- **Task details**
Say nothing but the number of lines below in which the string "Design" appears.

== Segment start ==

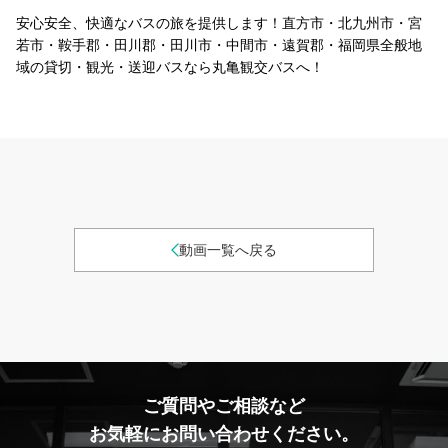
安⼼安全、快適なバスの旅を提供します！直方市・北九州市・宮
若市・鞍手郡・田川郡・田川市・中間市・遠賀郡・福岡県全般地
域の貸切・観光・送迎バスなら丸亀観交バスへ！
動画一覧へ戻る
ご質問やご相談など
お気軽にお問い合わせください。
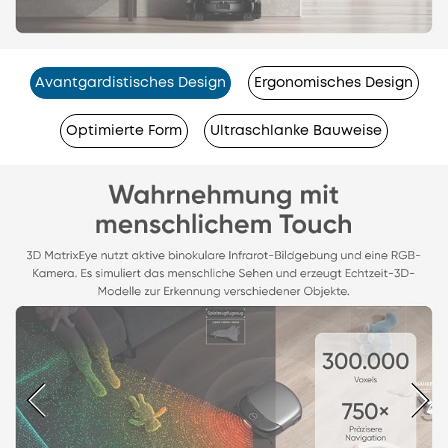
Avantgardistisches Design
Ergonomisches Design
Optimierte Form
Ultraschlanke Bauweise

== Segment end ==

- **Your response**
2